Chaque fois, après m’avoir fait subir la torture du cataplasme, ma grand mère aux soins et à l’autorité de laquelle j’avais été laissée par la famille repartie à Toulon à la fin des courtes vacances de Noël dans le nord, à Paris, chez les grands parents | si ce n’était cette grosse fièvre, la fatigue et le supplice des remèdes grand-maternels j’aurais savouré le plaisir d’être restée seule, élément détaché devenu personnage autonome | revenait, entrouvrant la porte du bureau de mon grand-père où j’avais été installée, son visage devenu souriant et attentif, me complimentait et me proposait | il n’était pas question de refuser | de faire une bataille, repartait sans attendre la réponse, et je restais, regardant sur le mur face à moi la panoplie, si soigneusement composée que mon effroi s’était mué en curiosité et plaisir esthétique, de longs et étroits fusils à pierre et lames larges et courtes, ornés de tresses et de pompon, souvenirs des rezzous de son premier poste, avant la vieille guerre, celle de sa jeunesse.
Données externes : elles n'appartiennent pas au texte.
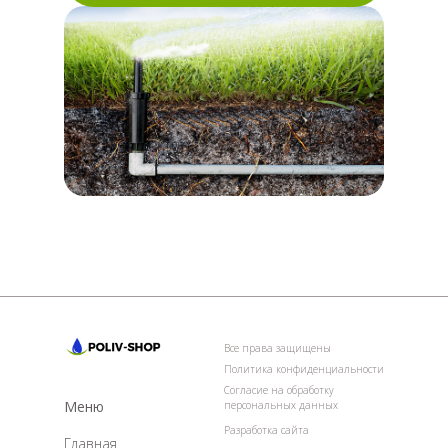
Все права защищены
Политика конфиденциальности
Согласие на обработку
Меню
персональных данных
Разработка сайта
Главная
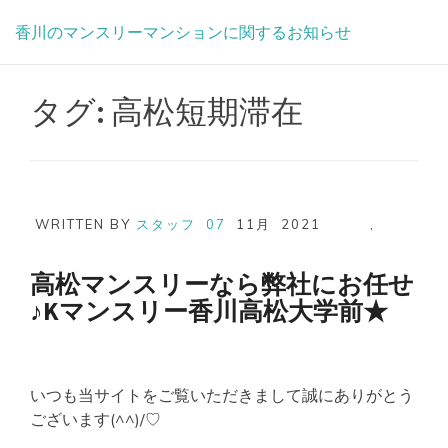
Skip
香川のマンスリーマンションに関するお知らせ
to
content
タグ:
高松短期滞在
WRITTEN BY
スタッフ
07
11月
2021
,
高松マンスリーなら弊社にお任せ
♪Kマンスリー香川高松大学前★
いつも当サイトをご覧いただきまして誠にありがとう
ございます(^^)/♡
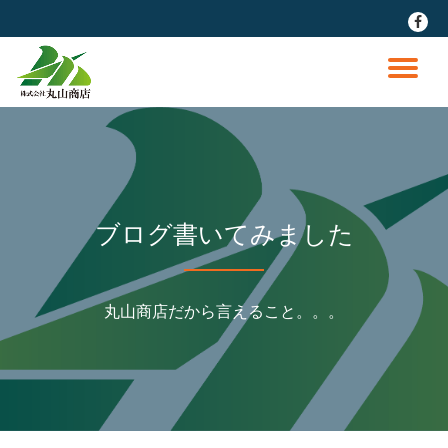
fa-
faceb
コ
ン
ナ
テ
ン
ビ
ツ
へ
ゲ
ス
キ
ッ
ー
ブログ書いてみました
プ
シ
丸山商店だから言えること。。。
ョ
ン
を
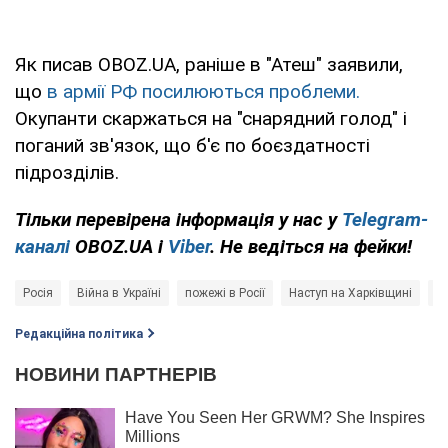
Як писав OBOZ.UA, раніше в "Атеш" заявили,
що
в армії РФ посилюються проблеми.
Окупанти скаржаться на "снарядний голод" і
поганий зв'язок, що б'є по боєздатності
підрозділів.
Тільки перевірена інформація у нас у
Telegram-
каналі
OBOZ.UA і
Viber
. Не ведіться на фейки!
Росія
Війна в Україні
пожежі в Росії
Наступ на Харківщині
Ро
Редакційна політика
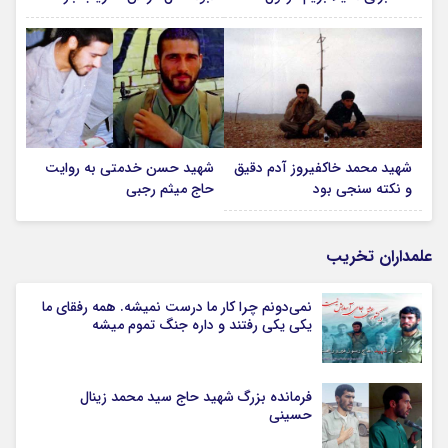
شهید محمد خاکفیروز آدم دقیق
شهید حسن خدمتی به روایت
و نکته سنجی بود
حاج میثم رجبی
علمداران تخریب
نمی‌دونم چرا کار ما درست نمیشه. همه رفقای ما
یکی یکی رفتند و داره جنگ تموم میشه
فرمانده بزرگ شهید حاج سید محمد زینال
حسینی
Elle revenait poussant une table roulante sur le plateau de laquelle étaient posées, à côté du jeu de carte, deux tasses fumantes d’une tisane au merveilleux parfum et au goût d’une fadeur désolante qu’elle relevait d’une goutte de porto en disant que ça ne pouvait que nous faire du bien … et la partie commençait, amenant le confortable ennui qui peu à peu m’assoupissait, la certitude que j’allais la perdre et l’amusement que me donnait, avec la cruauté de l’enfance, la vue de ses épaisses lunettes presque posées sur les cartes pour les distinguer.
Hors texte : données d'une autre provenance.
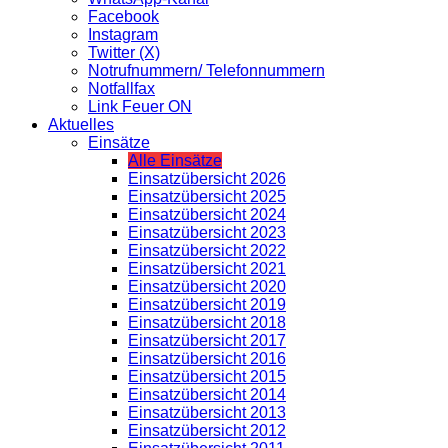
Facebook
Instagram
Twitter (X)
Notrufnummern/ Telefonnummern
Notfallfax
Link Feuer ON
Aktuelles
Einsätze
Alle Einsätze
Einsatzübersicht 2026
Einsatzübersicht 2025
Einsatzübersicht 2024
Einsatzübersicht 2023
Einsatzübersicht 2022
Einsatzübersicht 2021
Einsatzübersicht 2020
Einsatzübersicht 2019
Einsatzübersicht 2018
Einsatzübersicht 2017
Einsatzübersicht 2016
Einsatzübersicht 2015
Einsatzübersicht 2014
Einsatzübersicht 2013
Einsatzübersicht 2012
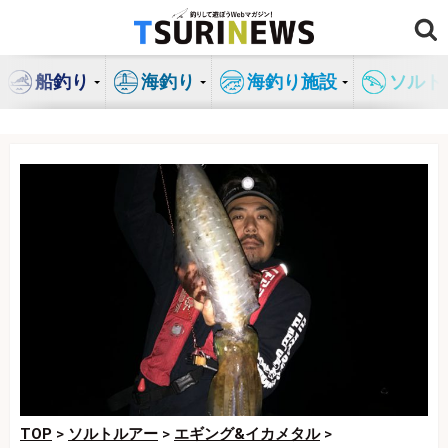
コ
ン
テ
船釣り
海釣り
海釣り施設
ソルト
ン
ツ
へ
ス
キ
ッ
プ
TOP
>
ソルトルアー
>
エギング&イカメタル
>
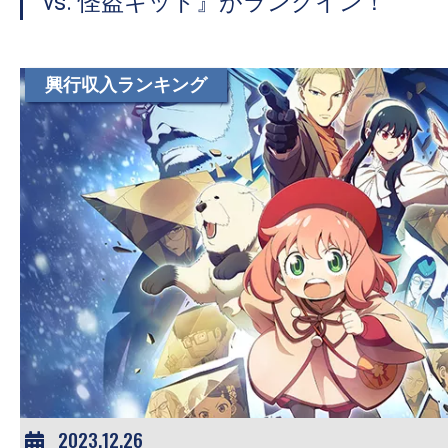
vs. 怪盗キッド』がランクイン！
興行収入ランキング
2023.12.26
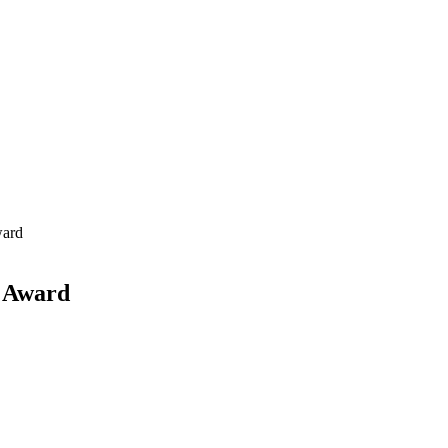
ward
a Award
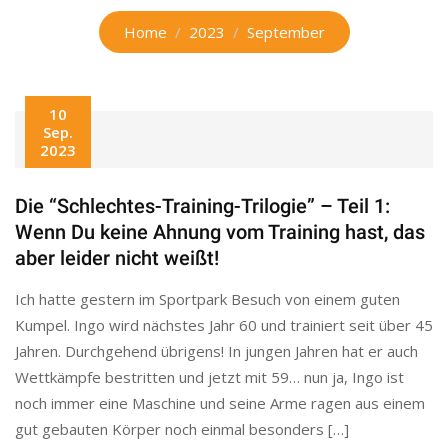
Home
2023
September
10
Sep.
2023
Die “Schlechtes-Training-Trilogie” – Teil 1:
Wenn Du keine Ahnung vom Training hast, das
aber leider nicht weißt!
Ich hatte gestern im Sportpark Besuch von einem guten
Kumpel. Ingo wird nächstes Jahr 60 und trainiert seit über 45
Jahren. Durchgehend übrigens! In jungen Jahren hat er auch
Wettkämpfe bestritten und jetzt mit 59… nun ja, Ingo ist
noch immer eine Maschine und seine Arme ragen aus einem
gut gebauten Körper noch einmal besonders […]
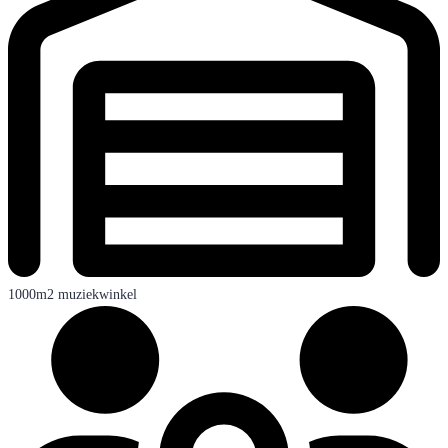
1000m2 muziekwinkel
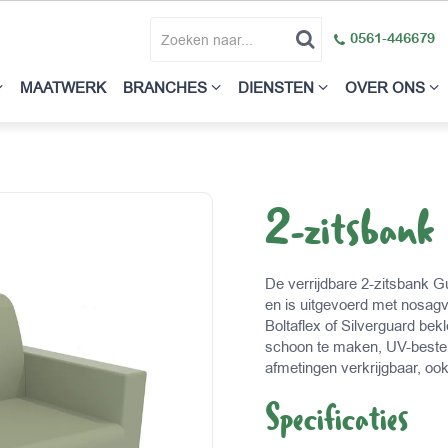
0561-446679
MAATWERK
BRANCHES
DIENSTEN
OVER ONS
2-zitsbank
De verrijdbare 2-zitsbank G
en is uitgevoerd met nosag
Boltaflex of Silverguard be
schoon te maken, UV-besten
afmetingen verkrijgbaar, ook 
Specificaties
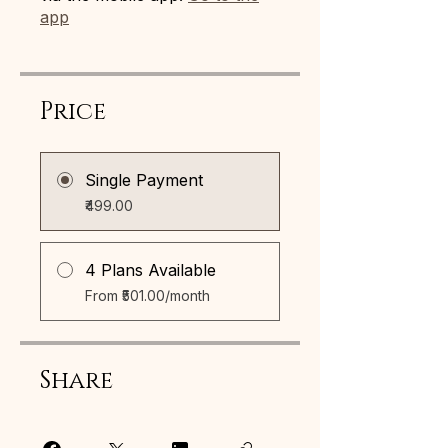
app
Price
Single Payment
₹499.00
4 Plans Available
From ₹501.00/month
Share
Parfois, souvent, quand notre mère ne dînait pas avec nous, je me réjouissais à l’idée de laisser la seconde des filles régner sur la table rigolarde des enfants dans la cuisine et de tirer l’escabeau devant le rayonnage de livres pour m’installer avec un de ceux qui étaient rangés hors de ma portée par prudence, livres assez innocents mais susceptibles d’enflammer mon imagination, plaisir accompagné d’une grimace parce que je savais qu’au menu risquait de figurer cette soupe de semoule que j’exécrais pour sa mollesse grumeleuse et sa fadeur et dont ma mère avait décidé, en persuadant les plus jeunes, que nous l’aimions et qu’elle serait une consolation pour son absence, une récompense pour notre sagesse supposée. Je tendais l’oreille et des bribes de phrases venaient à travers la porte se mêler aux aventures de Scarlett O’Hara (puisque c’était le plus souvent elle que j’allais retrouver) et je fermais le livre et dégringolais de mon perchoir quand j’entendais le bruit des assiettes dans l’évier, j’en salissais une pour moi, je les lavais, et m’installais pour partager le plat suivant, courgettes farcies ou, joie, sardines au four, et participer à la chamaillerie fraternelle.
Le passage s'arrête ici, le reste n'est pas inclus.